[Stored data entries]
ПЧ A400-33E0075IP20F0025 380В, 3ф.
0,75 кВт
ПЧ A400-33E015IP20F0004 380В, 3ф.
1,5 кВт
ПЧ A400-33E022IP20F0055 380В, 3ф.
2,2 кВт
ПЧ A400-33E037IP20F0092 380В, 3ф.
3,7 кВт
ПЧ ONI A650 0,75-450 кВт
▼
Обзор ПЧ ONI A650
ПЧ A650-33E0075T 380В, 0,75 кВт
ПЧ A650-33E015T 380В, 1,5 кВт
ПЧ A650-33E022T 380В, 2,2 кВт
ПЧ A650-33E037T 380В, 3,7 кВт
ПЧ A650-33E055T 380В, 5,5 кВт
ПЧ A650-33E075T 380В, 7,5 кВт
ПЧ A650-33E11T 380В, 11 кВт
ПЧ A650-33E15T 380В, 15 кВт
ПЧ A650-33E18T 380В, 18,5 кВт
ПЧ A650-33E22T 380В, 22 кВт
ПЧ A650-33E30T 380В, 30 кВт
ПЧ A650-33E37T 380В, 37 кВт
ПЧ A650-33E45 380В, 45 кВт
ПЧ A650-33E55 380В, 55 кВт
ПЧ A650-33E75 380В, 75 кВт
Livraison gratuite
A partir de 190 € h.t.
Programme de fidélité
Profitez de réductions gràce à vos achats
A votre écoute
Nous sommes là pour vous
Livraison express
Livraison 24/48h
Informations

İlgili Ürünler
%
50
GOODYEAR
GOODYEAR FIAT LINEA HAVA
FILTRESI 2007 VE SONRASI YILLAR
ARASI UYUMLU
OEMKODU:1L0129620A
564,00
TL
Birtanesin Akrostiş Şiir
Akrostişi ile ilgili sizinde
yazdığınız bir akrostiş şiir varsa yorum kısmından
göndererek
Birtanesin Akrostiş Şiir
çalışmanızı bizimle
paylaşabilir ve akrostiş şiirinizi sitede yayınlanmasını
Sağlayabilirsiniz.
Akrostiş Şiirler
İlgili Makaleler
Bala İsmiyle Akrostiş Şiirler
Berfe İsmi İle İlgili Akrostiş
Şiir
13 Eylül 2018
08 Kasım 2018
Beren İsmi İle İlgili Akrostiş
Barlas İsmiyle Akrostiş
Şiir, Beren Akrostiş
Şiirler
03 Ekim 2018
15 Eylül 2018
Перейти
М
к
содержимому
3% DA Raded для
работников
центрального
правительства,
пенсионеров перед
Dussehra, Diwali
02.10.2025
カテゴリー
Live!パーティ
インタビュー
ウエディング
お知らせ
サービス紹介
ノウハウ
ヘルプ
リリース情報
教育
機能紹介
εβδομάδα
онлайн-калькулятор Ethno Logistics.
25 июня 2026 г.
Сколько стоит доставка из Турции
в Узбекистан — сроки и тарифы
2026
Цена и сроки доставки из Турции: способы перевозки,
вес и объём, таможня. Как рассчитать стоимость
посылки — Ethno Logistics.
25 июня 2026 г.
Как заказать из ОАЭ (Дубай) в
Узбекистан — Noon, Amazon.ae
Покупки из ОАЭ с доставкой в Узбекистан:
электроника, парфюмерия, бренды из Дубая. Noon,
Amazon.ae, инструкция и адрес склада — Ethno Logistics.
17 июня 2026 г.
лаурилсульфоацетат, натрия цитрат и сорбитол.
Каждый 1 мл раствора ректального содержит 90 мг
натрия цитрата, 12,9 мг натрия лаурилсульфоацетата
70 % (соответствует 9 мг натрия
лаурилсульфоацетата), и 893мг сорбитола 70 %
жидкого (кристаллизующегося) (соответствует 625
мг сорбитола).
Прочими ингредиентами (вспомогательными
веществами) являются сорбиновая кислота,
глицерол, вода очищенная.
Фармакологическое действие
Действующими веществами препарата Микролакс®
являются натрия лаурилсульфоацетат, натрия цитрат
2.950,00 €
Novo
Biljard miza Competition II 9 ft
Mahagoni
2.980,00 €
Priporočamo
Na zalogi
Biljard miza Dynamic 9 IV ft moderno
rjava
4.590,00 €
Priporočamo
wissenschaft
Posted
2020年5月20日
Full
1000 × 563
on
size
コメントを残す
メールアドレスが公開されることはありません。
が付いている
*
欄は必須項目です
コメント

_PROBLEM REQUIREMENTS_
Lines with "веществами": state how many there are in the records, and nothing more.

_YOUR SOLUTION_
2